BTW, don't go for viewsonic. Try samsung, benq,aoc,lg or just get dell.


----------



## soumya (Mar 4, 2008)

i thought viewsonic was really good, quite surprised by looking at the reactions here!


----------



## sashijoseph (Mar 4, 2008)

Dunno about gaming but for movies the Viewsonic 1912wb is way better than Samsung 920Nw or LG194wT.The Samsung one really sucks.It's the VX series from Viewsonic which really brought it great disrepute with plenty of rtc woes.Service-wise though LG or Samsung would score over Viewsonic.


----------



## Zeeshan Quireshi (Mar 4, 2008)

soumya said:


> i thought viewsonic was really good, quite surprised by looking at the reactions here!


I'm using a Samsung LCD Monitor and am quite satisfied with it's performance .

BTW , which games hv you bought ? Gears of War is now Rs 999 i'm gonna get it as soon as boards end .


----------



## keith_j_snyder2 (Mar 4, 2008)

I like SAMSUNG 931BW. Has 2000:1 Contrast ratio and gorgeous looks!
Donno the price but it 'll be in my next buying list.


----------



## soumya (Mar 5, 2008)

What about samsung 906bw and 941bw?


----------



## nish_higher (Mar 5, 2008)

^ in that case 906bw has 2ms response time and it will be a little costly.if its out of budget , get 941bw


----------



## keith_j_snyder2 (Mar 5, 2008)

Dude thats what we are asking!
Whats the price?


----------



## soumya (Mar 5, 2008)

I am getting the Samsung 906BW as it has amazing specs! It is retailing around 9800 in Kolkata and you have to add 4% VAT! So is it a good deal?

Display 

Screen Size -19"  
Widescreen -Yes  
Recommended Resolution -1440 x 900  
Viewing Angle- 160°(H) / 160°(V)  
Pixel Pitch -0.285mm  
Display Colors -16.7 Million 
Brightness -300 cd/m2  
Contrast Ratio -2000:1 DC  
Response Time - 2 ms (GTG)  
Panel a-si -TFT/TN  
Display Type -WXGA+  

Connectivity 

Input Video Compatibility -Analog RGB, Digital  
Connectors -D-Sub, DVI-D  
D-Sub -1  
DVI - 1  
HDMI - No  


MagicTune with asset management,
MagicSpeed, MagicColor,
MagicBright 3  
Windows Vista Certified for Windows Vista


----------



## john_the_ultimate (Mar 6, 2008)

Soumya.............906BW is a good deal, so take it but I have read that the package doesn't include the DVI cable. If so then you'll have invest another 300-400 rupees for a good quality DVI cable. Do check with your vendor if the cable is included or not.


----------



## soumya (Mar 6, 2008)

yeah...i will check that out and let you guys know


----------



## nil1982 (Mar 6, 2008)

soumya said:


> I am getting the Samsung 906BW as it has amazing specs!

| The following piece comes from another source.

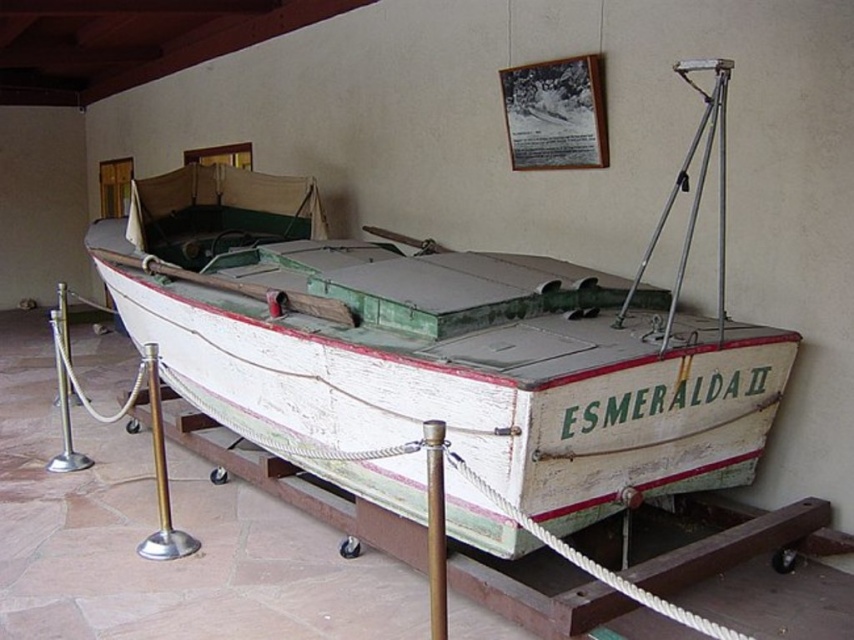 You are standing in a museum and want to take a close look at the white wooden boat at center. If you walk forward 5 feet, will you be within 6 feet of the boat?

The white wooden boat at center is 10.18 feet away from the camera. After walking 5 feet forward, you will be 5.18 feet away from the boat, which is within the 6 feet distance.

You are an interior designer planning to move the white wooden boat at center and the metallic silver frame at upper center to another room. The new room has a narrow doorway that only allows objects to pass through if they are not wider than 1.2 meters. Can both objects fit through the doorway individually?

The white wooden boat at center is positioned on the left side of metallic silver frame at upper center, but the description does not provide their individual widths. Therefore, it is impossible to determine if they can fit through the doorway based on the given information.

It is retailing around 9800 in Kolkata and you have to add 4% VAT! So is it a good deal?
> 
> Display
> 
> ...



In which shop did you find it? I tried today and could not.


----------



## keith_j_snyder2 (Mar 7, 2008)

Wohoo! Just do it man!
Please give a review too!


----------



## acewin (Mar 7, 2008)

I dont know about which is the best, but can have some review links added to this, though I personally liked specs for Viewsonic 1940w.

Her is about.com referral for good 19 inch LCDs 
*compreviews.about.com/od/monitors/tp/19inchLCD.--BT.htm


----------



## soumya (Mar 7, 2008)

nil1982 said:


> In which shop did you find it? I tried today and could not.

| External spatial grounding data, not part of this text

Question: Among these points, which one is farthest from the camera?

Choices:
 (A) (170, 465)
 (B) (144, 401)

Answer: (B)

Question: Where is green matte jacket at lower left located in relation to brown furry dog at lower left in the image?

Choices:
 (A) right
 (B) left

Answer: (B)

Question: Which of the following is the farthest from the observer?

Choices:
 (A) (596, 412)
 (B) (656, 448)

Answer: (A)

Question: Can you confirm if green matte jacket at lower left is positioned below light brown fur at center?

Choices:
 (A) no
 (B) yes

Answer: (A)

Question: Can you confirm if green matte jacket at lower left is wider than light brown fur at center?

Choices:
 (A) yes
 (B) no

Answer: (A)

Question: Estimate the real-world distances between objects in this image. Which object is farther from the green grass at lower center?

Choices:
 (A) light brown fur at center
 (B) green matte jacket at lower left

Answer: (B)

check out the lcd dealers list in kolkata from the samsung india website!



keith_j_snyder2 said:


> Wohoo! Just do it man!
> Please give a review too!



will do that


----------



## gxsaurav (Mar 7, 2008)

Since I am also in a need to buy a monitor now, Samsung 906BW looks quite a good buy. Physical looks wise it is good, 19" is a lot of space...HDCP compliance is a good feature along with both DVI & VGA interface along with HDMI.....nice buy


----------



## nil1982 (Mar 7, 2008)

soumya said:


> check out the lcd dealers list in kolkata from the samsung india website!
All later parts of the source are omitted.